Zorro didn’t blink. “I say she scares the hell out of you.”
Bear’s jaw flexed. “You got too much time on your hands.”
Zorro uncrossed his ankles and let the chair drop. “Wasn’t it you who came to me when I was swimming laps in Rio, half out of my mind over Everly? Wasn’t it you who talked me down? You speak your mind when it’s one of us, but when it’s you, amigo, you clam up.” He pointed the glass at him. “Spill it. I’m not leaving till you do. I’ll drink you out of house and home.”
Bear shut his eyes. The truth burned in his throat. “I fucking want her.” He swallowed hard. “But when we kissed, she said it was a mistake. Her words were pretty clear. Not with you.”
He opened his eyes, and Zorro’s expression showed everything Bear needed right then, everything he’d never had, never asked for, never even hoped for.
Love without demand. Attention without a price. Were those even possible?
As a boy, Bear had learned that asking cost too much. His mother came home from double shifts with her shoulders bent and her eyes half-closed. No matter what he needed, he set it aside for her. Don’t ask. Don’t need. Don’t add weight.
He’d carried that lesson through every loss that followed, Thatcher’s death, Ayla’s disappearance, through every quiet night when the wind over Pine Ridge had sounded like grief breathing. Silence was his armor, his way to love people without burdening them.
Bailee had been clear.
But with his team, he should have known better. These men were part of him, deep in his bones, bound into the fabric that made him whole. They were trying to keep him from vanishing behind silence, but he had his ways of coping, and they would accept that. His way.
Zorro squeezed his shoulder. “All I can say is welcome to the pain, to knowing she’s the only one who makes you feel complete. Distance isn’t always the answer, but with Bailee, it might be.” He shrugged. “I don’t care what she said. She wants herself a piece of the grizzly. Her words might push you away, but her eyes and her body told a different story.” He brushed past, smirking. “Go after what you want, Dakota. Fight, talk, work it out. If she’s worth it, and she is, then your time’s worth it.”
Bear stared out at the drive, jaw tight. Silence filled the space between them, heavy and familiar. It wasn’t his time he was worried about. It was his heart and respecting her wishes. Burdening her with his needs was out of the question.
The quiet stretched, then broke with the sound of his cell phone. The tone they both recognized. The team was getting spun up, and something caught in Bear’s chest.
Zorro checked it and sighed, then focused back on Bear. “Hey, stand outside her house and beat a war drum. Get her attention. You’re about to teach a whole class of men what it means not to quit, so lead by example.”

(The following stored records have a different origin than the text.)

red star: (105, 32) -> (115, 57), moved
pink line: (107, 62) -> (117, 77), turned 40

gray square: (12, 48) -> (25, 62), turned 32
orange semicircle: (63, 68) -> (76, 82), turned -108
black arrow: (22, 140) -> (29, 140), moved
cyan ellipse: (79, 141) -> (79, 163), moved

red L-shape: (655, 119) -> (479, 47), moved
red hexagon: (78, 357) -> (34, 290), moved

“You’re an idiot. You know that?” Bear growled.
“Maybe.” Zorro’s grin flashed. “But you know what else I observed?” He tilted his head. “I’ve seen the way you look at her…that’s how Joker looks at Pippa, Blitz at Bree, Gator at Izzie, and so on. You think you’re the only one terrified? Join the rest of us on this crazy train.”

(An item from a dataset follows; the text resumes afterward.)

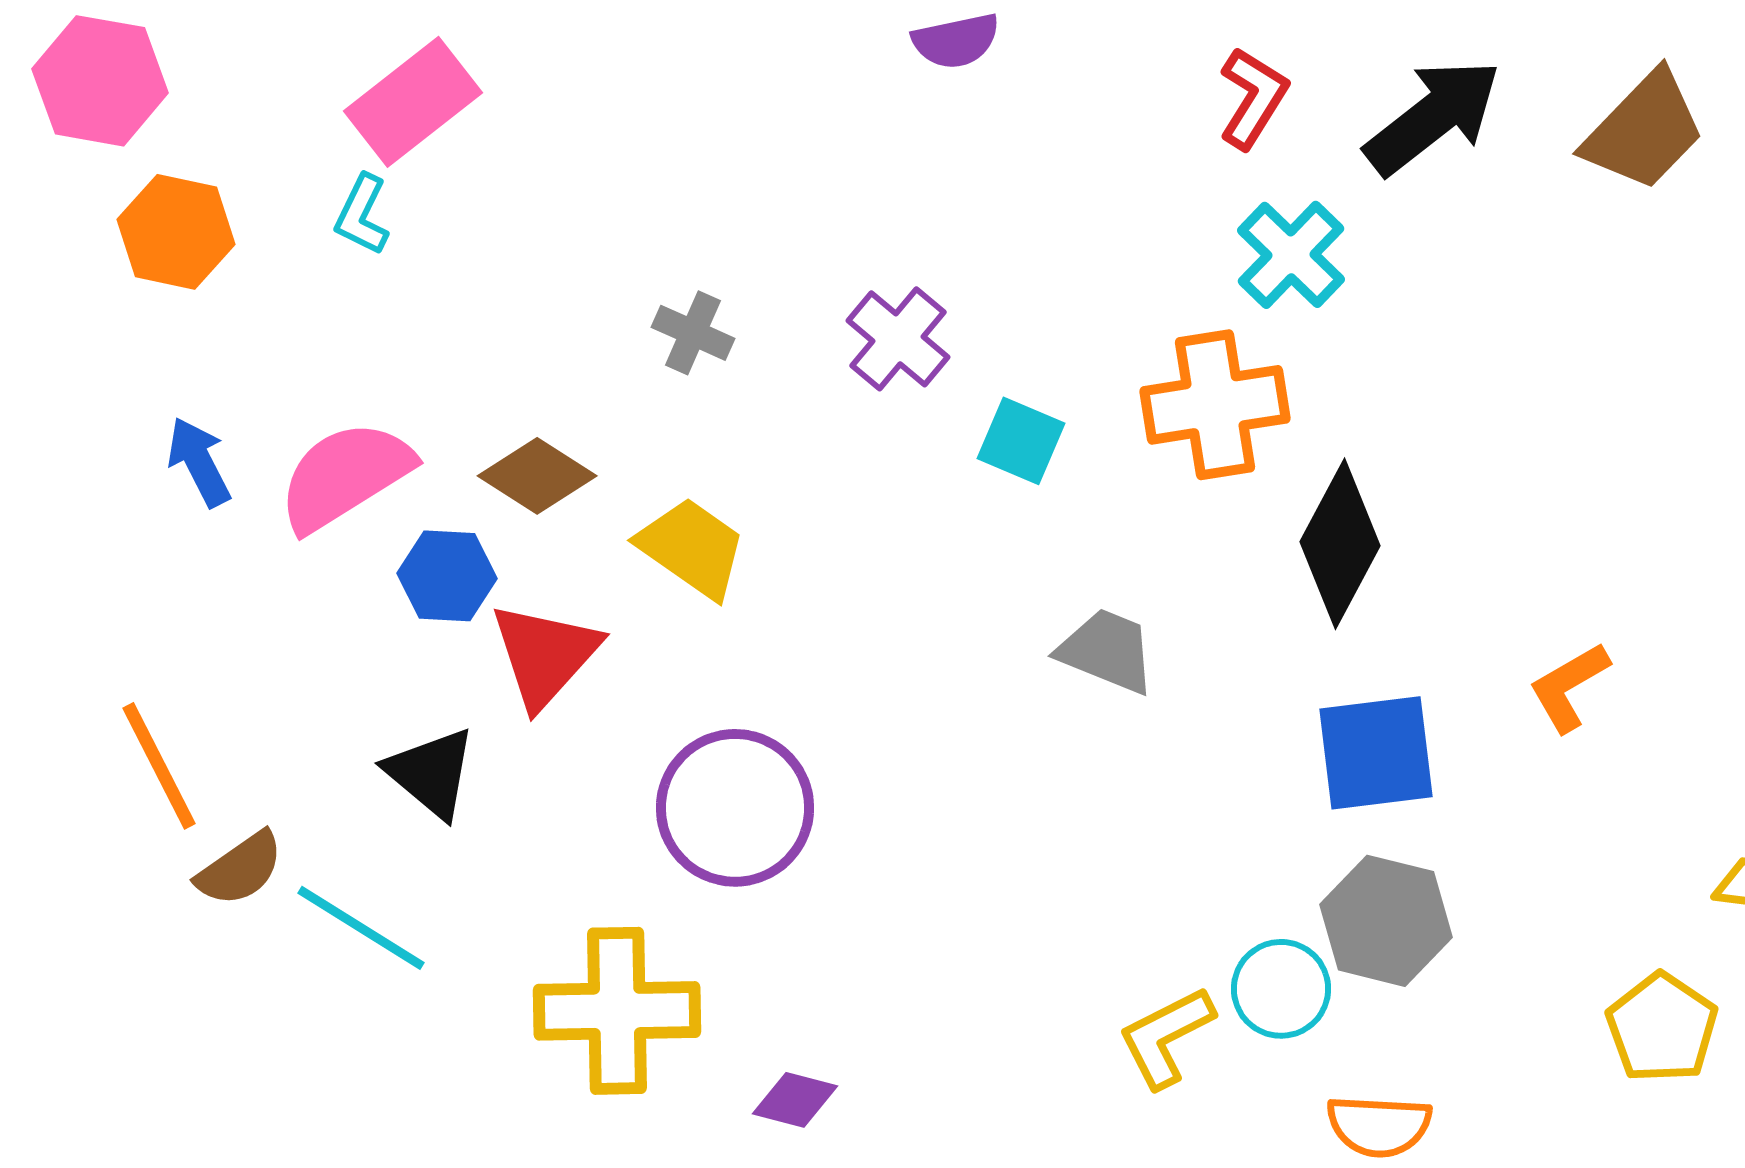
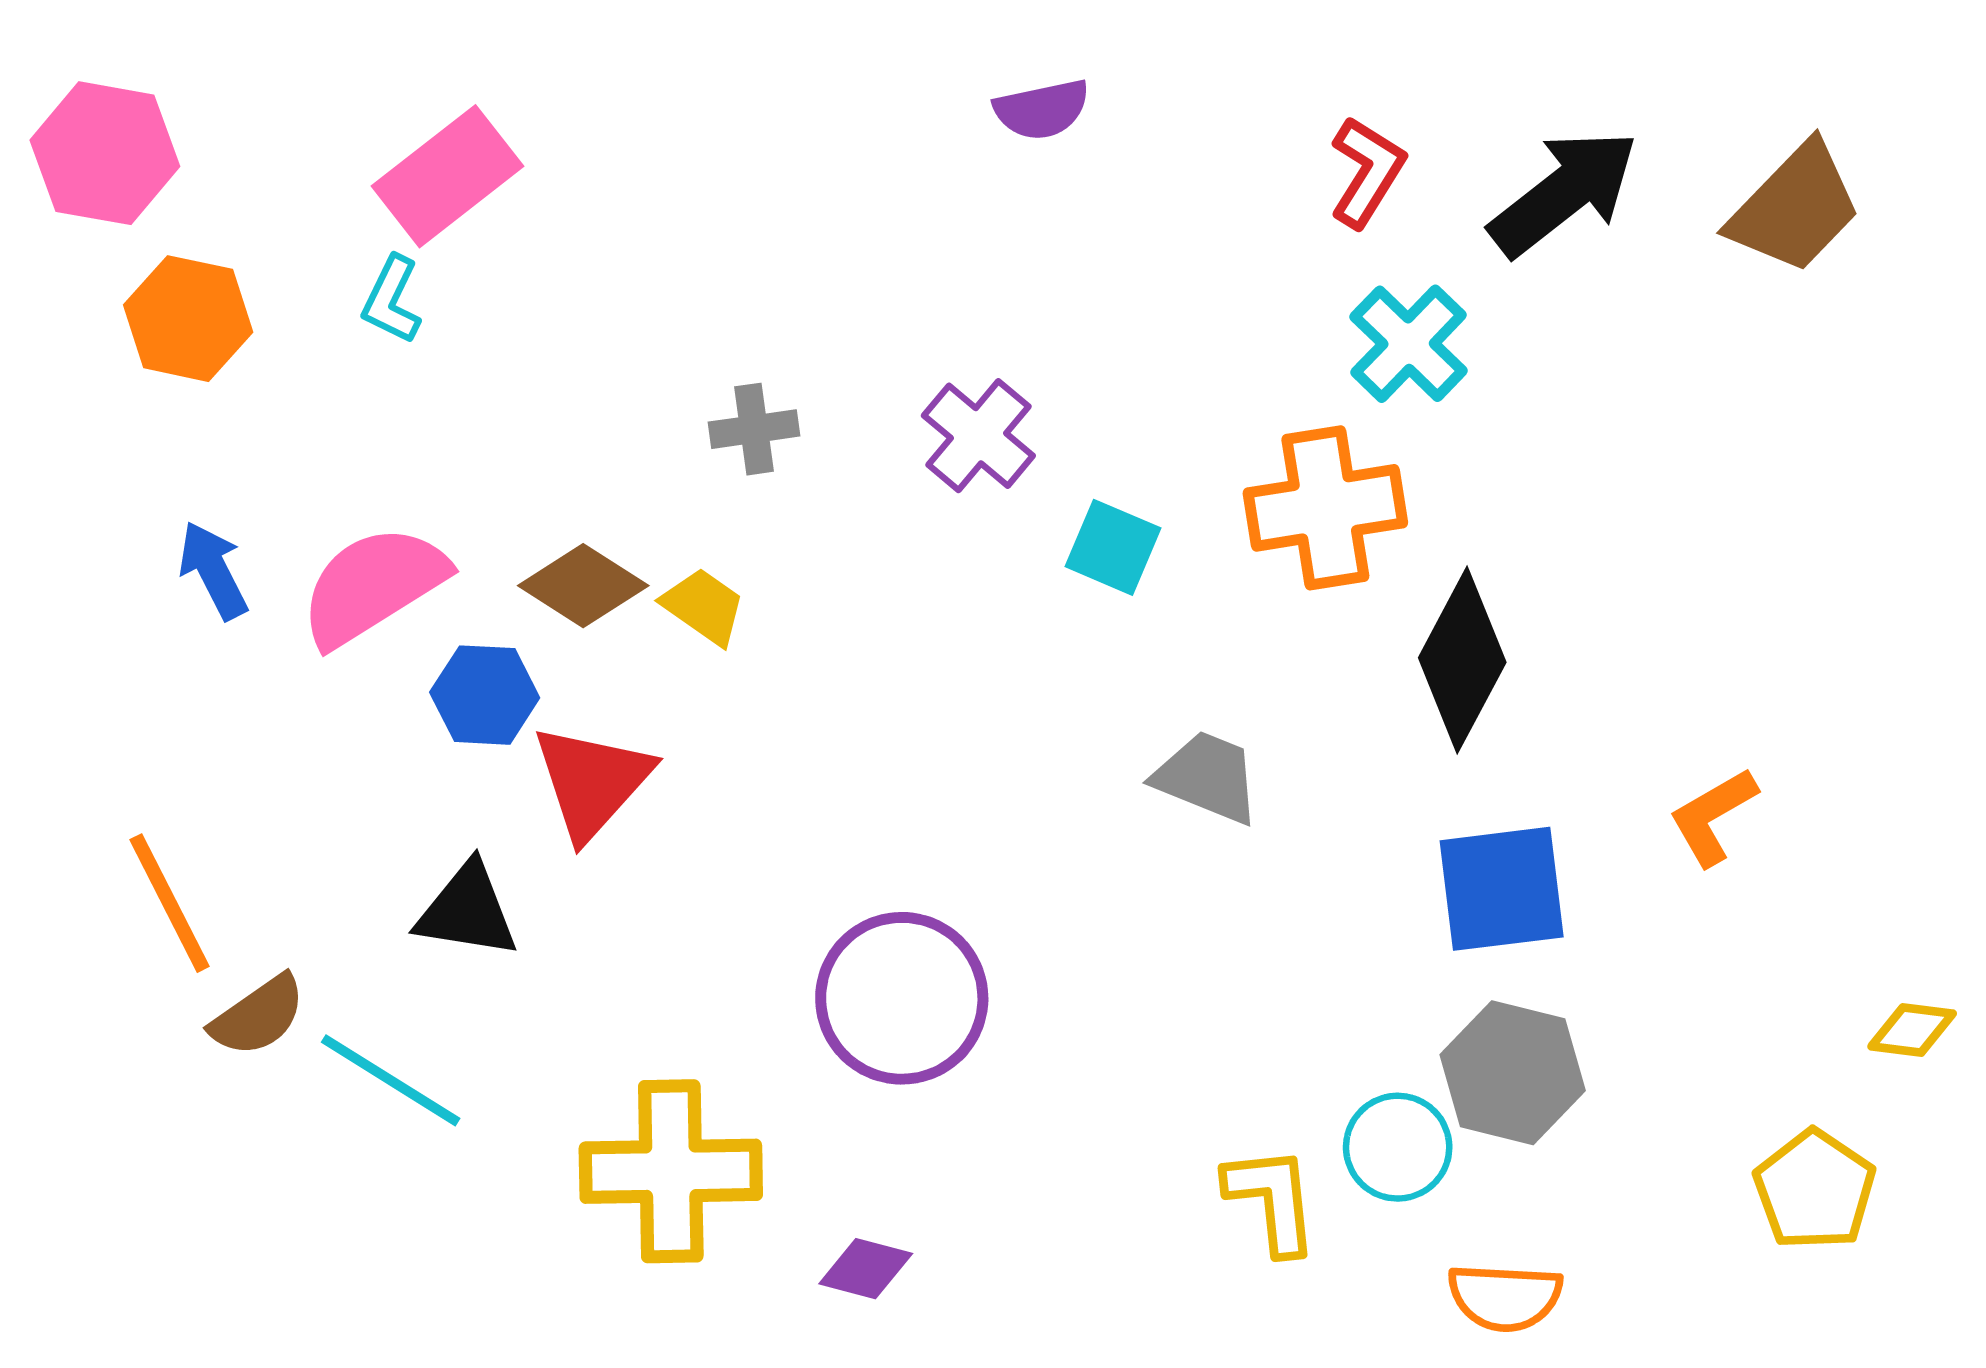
gray cross: (693, 333) -> (754, 429), turned -32
yellow trapezoid: (692, 548) -> (704, 606), moved, size x0.7
black triangle: (431, 773) -> (467, 911), turned -31
purple circle: (735, 808) -> (902, 998), moved
yellow L-shape: (1166, 1037) -> (1272, 1200), turned 111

Bear’s throat tightened. “You done yet?”
“Not even close.” Zorro grinned. “I was hounded the same way, hermano. Get used to it.” He waved as he started down the steps. “Next time, I might be sitting in a chair by your bed.” He switched to Spanish, spinning a finger beside his temple. “Cierra la puerta, loco. Lock your damn door.”
“You’re the one who’s loco,” Bear called. “I did lock the door.” He watched Zorro leave, that lazy stride eating up the path back toward his house. “Stay safe,” he called, asking the Great Spirit to watch over them. These men he loved like family.

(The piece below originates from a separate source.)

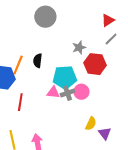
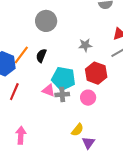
gray circle: (45, 17) -> (46, 21), moved
gray star: (79, 47) -> (85, 45), moved
pink circle: (81, 92) -> (88, 98), moved

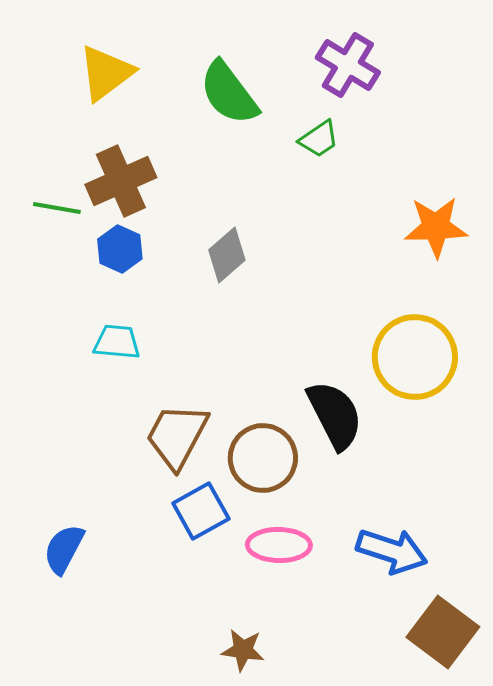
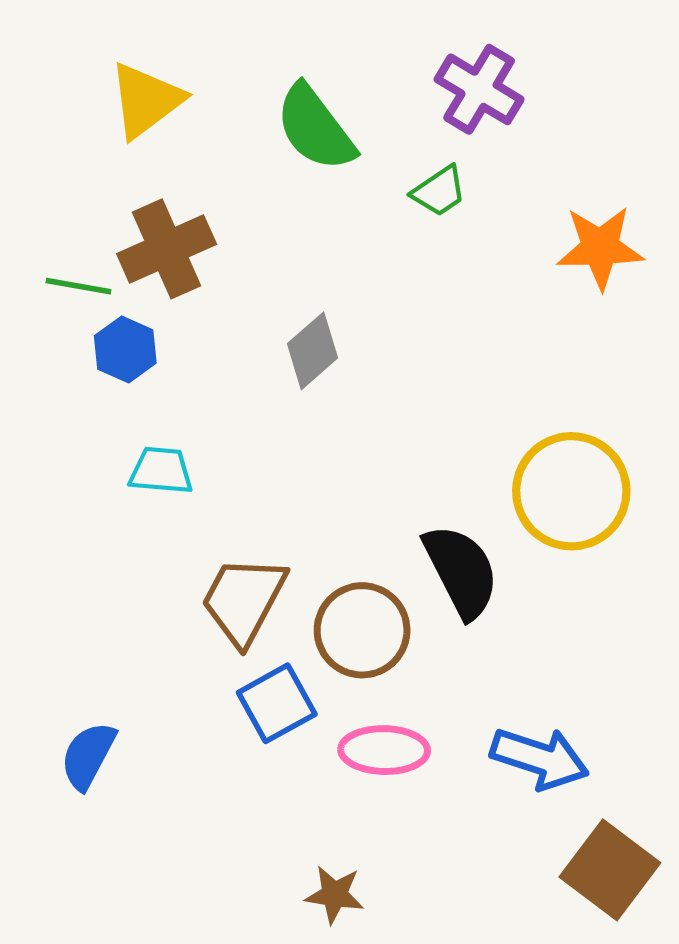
orange star: (436, 227) -> (600, 248), moved
blue hexagon: (120, 249) -> (125, 349), moved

Zorro stopped. “Six fucking months without our dog handler.” Bear swallowed hard. “Admit it. You’re going to miss us.”
Bear looked away, realizing that everything that had happened to him was affecting the team. Even when he tried to get something for himself, he still burdened others. “I will miss you. I approved the new handler. Benedicto “Razor” Margosa, dog’s Raider. He’s sharp and his partner is lethal.”
Zorro shook his head. “I’m sure he is. You would never leave us hanging.” He turned to go, then stopped. Bear wished he wouldn’t say anything, but that just wasn’t Zorro’s style. “It won’t be the same without you and Flint, Dakota, and you know it. Give them boys hell and get us some good new blood on the Teams. The brotherhood waits.”